When we arrived at Sofia’s train station a few hours later, we were impressed with the sheer size and sophistication of the building. Compared with the Belgrade station, which was only half finished and offered limited facilities, the Sofia building seemed like a transportation paradise. It also boasted an impressively tall Christmas tree in the lobby which won me over immediately. I love Christmas trees.

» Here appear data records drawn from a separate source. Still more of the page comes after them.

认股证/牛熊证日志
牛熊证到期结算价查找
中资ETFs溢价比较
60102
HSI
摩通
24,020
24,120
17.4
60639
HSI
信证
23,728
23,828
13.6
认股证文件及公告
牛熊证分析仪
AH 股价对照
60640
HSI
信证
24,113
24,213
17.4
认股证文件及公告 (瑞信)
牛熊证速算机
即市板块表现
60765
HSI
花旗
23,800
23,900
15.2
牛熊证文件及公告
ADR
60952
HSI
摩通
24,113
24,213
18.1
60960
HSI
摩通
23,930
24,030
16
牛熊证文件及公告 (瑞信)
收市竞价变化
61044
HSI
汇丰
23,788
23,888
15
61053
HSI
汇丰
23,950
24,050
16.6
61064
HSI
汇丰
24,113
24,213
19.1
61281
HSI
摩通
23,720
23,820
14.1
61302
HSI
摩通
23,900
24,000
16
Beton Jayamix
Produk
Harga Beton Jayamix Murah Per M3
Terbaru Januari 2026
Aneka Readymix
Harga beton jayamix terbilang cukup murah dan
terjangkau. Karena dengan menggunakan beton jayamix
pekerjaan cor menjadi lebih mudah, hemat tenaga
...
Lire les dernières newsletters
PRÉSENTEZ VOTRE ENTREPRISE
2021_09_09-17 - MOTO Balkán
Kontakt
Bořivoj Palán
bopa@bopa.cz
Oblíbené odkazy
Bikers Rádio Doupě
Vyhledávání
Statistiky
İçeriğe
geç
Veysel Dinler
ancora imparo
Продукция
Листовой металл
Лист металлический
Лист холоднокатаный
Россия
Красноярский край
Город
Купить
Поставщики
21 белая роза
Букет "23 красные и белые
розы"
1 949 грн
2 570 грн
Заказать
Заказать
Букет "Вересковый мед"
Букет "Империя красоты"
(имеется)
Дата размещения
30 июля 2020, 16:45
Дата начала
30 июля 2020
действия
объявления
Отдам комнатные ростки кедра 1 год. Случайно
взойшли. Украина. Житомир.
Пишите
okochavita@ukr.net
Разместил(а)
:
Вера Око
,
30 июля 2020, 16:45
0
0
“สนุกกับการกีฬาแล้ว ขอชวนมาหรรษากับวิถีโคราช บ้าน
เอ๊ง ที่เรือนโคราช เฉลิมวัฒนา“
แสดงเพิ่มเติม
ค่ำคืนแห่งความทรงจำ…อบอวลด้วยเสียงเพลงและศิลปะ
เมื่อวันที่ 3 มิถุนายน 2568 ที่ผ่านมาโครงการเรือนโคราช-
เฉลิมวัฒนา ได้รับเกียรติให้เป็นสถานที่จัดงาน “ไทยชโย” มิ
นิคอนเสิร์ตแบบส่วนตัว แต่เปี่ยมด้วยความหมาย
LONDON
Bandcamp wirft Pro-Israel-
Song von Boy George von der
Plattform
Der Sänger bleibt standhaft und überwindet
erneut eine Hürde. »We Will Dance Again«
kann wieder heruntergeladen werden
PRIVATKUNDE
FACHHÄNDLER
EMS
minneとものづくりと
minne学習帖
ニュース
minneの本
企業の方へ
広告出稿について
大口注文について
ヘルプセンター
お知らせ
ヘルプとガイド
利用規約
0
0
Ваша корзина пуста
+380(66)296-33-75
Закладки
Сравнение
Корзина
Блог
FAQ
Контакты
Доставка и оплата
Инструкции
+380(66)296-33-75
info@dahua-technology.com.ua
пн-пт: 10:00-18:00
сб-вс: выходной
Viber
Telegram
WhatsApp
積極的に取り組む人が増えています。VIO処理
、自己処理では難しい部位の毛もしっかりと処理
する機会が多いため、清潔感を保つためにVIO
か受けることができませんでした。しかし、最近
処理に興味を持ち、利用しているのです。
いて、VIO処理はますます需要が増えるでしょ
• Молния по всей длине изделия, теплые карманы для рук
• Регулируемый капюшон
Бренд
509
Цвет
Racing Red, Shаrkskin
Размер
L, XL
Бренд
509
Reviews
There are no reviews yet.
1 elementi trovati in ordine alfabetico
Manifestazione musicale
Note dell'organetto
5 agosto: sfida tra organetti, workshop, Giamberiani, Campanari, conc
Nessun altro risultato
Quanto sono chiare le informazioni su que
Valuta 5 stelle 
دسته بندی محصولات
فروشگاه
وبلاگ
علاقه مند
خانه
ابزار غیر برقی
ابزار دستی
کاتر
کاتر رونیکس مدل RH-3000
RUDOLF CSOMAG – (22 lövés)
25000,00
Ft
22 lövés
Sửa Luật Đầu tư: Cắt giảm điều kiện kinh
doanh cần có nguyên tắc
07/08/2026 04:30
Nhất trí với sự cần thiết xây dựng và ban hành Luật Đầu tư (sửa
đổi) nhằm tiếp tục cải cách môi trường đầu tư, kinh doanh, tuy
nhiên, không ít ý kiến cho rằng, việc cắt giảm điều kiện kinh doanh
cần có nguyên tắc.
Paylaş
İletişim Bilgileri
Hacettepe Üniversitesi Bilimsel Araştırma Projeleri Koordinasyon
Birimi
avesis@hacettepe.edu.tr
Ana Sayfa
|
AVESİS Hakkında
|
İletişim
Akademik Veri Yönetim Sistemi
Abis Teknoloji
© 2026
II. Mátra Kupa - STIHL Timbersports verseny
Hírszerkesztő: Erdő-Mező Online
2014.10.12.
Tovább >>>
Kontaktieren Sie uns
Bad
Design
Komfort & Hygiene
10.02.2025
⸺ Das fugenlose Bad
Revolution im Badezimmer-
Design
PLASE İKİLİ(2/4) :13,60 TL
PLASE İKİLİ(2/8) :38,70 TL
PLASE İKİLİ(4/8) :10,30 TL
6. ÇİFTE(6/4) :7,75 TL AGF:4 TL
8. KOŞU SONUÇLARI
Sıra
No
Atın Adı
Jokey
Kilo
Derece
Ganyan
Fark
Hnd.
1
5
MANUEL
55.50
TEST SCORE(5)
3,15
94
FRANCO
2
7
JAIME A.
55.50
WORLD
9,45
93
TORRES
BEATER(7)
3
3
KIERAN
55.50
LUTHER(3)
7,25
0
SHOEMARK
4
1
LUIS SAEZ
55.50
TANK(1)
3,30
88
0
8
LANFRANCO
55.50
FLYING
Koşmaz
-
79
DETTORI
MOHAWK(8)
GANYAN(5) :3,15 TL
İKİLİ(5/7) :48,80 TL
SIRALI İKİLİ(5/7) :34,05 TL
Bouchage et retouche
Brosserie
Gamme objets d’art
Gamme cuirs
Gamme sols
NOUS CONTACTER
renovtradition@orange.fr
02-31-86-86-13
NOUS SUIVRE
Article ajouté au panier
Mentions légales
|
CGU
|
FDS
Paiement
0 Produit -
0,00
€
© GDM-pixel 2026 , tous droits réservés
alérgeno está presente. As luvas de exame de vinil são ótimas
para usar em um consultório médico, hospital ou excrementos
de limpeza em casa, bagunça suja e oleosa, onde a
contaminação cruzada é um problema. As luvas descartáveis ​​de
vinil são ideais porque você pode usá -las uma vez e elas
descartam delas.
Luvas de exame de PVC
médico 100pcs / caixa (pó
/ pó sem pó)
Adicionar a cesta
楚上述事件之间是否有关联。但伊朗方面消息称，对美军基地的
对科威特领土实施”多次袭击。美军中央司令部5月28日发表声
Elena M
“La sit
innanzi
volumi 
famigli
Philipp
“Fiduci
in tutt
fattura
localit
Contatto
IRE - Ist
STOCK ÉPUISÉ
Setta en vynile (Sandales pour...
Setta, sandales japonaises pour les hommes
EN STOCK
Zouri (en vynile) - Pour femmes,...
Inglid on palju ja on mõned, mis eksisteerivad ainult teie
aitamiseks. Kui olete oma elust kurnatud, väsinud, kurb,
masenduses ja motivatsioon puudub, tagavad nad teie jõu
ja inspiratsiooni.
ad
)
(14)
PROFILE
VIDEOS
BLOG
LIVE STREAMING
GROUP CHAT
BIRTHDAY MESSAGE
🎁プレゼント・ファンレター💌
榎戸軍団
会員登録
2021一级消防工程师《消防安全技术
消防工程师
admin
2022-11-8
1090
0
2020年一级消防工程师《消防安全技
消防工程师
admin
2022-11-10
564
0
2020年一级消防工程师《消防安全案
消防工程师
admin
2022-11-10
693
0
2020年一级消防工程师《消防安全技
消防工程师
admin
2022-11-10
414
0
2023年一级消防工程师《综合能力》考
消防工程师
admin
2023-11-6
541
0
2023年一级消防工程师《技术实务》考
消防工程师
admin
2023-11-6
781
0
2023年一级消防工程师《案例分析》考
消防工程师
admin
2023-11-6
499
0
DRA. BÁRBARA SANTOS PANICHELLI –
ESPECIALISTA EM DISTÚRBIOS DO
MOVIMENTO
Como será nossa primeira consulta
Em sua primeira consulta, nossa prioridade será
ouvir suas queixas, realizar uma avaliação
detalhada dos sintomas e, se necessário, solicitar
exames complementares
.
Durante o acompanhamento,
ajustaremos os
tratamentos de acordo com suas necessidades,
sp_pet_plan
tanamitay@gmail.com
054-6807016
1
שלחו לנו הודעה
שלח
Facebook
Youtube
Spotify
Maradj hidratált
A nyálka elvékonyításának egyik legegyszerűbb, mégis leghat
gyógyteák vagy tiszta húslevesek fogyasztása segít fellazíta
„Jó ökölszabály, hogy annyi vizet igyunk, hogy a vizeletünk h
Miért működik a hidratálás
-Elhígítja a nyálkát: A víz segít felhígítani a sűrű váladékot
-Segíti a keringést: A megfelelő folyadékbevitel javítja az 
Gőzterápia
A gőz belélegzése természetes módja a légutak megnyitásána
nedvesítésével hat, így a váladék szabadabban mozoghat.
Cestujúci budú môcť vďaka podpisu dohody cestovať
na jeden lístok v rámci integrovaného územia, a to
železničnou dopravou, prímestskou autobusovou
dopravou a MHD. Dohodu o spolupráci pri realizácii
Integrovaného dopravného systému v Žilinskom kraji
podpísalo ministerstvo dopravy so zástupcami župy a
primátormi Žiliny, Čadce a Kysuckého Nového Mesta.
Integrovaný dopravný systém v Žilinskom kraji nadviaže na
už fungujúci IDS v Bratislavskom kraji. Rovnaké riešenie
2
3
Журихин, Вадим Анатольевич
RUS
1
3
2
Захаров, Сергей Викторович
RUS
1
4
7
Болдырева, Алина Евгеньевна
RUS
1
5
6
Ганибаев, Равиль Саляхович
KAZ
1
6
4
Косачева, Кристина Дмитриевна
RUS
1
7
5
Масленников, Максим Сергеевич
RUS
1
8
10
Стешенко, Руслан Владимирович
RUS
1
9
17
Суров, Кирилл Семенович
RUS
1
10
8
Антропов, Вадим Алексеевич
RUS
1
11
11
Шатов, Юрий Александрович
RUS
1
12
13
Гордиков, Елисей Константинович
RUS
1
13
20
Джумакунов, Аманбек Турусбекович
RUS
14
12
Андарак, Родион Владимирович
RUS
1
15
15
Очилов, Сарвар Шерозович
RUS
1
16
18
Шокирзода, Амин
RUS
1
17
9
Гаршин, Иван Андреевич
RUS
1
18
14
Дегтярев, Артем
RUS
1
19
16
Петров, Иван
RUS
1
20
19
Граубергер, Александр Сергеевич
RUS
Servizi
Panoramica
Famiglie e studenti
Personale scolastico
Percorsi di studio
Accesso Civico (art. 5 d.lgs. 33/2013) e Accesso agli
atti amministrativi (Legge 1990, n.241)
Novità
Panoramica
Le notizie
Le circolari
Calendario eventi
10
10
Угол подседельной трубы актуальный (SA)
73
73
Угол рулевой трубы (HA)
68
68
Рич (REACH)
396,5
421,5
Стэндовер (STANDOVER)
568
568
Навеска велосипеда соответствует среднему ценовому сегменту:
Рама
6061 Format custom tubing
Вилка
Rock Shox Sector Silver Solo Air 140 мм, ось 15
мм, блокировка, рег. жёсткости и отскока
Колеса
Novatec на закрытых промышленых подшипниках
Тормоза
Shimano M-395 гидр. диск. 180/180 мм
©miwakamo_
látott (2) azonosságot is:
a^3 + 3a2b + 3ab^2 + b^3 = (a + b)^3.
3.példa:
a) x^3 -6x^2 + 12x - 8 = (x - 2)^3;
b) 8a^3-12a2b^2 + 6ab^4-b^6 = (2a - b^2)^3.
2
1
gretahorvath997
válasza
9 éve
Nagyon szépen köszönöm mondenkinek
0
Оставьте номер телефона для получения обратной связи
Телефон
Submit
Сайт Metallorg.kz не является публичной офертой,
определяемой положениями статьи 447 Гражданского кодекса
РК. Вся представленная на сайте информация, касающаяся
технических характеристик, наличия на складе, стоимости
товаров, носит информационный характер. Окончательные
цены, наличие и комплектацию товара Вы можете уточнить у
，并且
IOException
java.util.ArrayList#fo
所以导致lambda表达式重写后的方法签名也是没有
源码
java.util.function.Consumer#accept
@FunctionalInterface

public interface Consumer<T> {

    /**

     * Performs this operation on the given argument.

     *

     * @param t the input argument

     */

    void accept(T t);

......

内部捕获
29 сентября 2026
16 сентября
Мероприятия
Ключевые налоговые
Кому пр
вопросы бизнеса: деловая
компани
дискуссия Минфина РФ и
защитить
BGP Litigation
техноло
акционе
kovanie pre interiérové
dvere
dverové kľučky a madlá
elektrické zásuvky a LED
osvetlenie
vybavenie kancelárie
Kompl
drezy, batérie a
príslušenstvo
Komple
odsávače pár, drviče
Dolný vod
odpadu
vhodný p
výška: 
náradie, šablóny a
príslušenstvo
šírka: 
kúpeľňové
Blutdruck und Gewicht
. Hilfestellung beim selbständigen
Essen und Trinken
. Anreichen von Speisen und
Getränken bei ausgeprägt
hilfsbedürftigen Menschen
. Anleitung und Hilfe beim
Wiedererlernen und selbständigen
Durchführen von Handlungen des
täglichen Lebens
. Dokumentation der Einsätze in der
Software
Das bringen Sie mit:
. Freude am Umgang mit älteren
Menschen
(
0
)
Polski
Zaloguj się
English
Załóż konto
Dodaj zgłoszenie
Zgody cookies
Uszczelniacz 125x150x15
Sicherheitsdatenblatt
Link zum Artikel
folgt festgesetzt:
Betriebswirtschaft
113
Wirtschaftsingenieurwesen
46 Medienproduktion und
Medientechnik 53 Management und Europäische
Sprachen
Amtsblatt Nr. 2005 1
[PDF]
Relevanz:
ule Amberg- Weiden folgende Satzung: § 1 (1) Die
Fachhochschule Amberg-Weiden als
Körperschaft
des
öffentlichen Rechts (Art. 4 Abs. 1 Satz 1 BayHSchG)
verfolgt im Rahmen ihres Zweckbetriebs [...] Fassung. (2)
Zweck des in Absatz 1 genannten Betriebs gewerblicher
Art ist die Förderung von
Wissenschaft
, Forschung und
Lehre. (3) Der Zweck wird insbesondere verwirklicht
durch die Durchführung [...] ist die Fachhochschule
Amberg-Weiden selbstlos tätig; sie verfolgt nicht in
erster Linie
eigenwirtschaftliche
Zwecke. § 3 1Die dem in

We stayed in Sofia for five days – you can read about our visit to Sofia here:

The Dimitrovgrad train station.
Inside the Dimitrovgrad train station. I appreciate the attempt at adding some holiday cheer.
The Dimitrovgrad train platform. Our train is the one on the left covered with graffiti.
Daniel waits for our passports to be returned from the border control.
I wait for our passports to be returned by border control. Photo by Daniel.
En route from Dimitrovgrad to Sofia.
Our train at the Sofia train platform.
Inside the Sofia Train Station. Nice Christmas Tree!
The Sofia Central Train Station.

Part 4: Sofia, Bulgaria to Ruse, Bulgaria

Monday, December 23 from 7:10 am to 1:15 pm
Travel Time: 6 hours 5 minutes

A few days later, Daniel and I returned to the Sofia train station to buy tickets to our next destination: Bucharest. Once again, I had researched the journey on The Man in Seat 61 web site and on the Bulgarian Railways web site. After explaining our request to the international ticket agent, she indicated that it would take a few minutes and waved us to some seats in the lobby. As the minutes ticked by, Daniel and I looked at each other worriedly. Had she understood us? What could be taking so long?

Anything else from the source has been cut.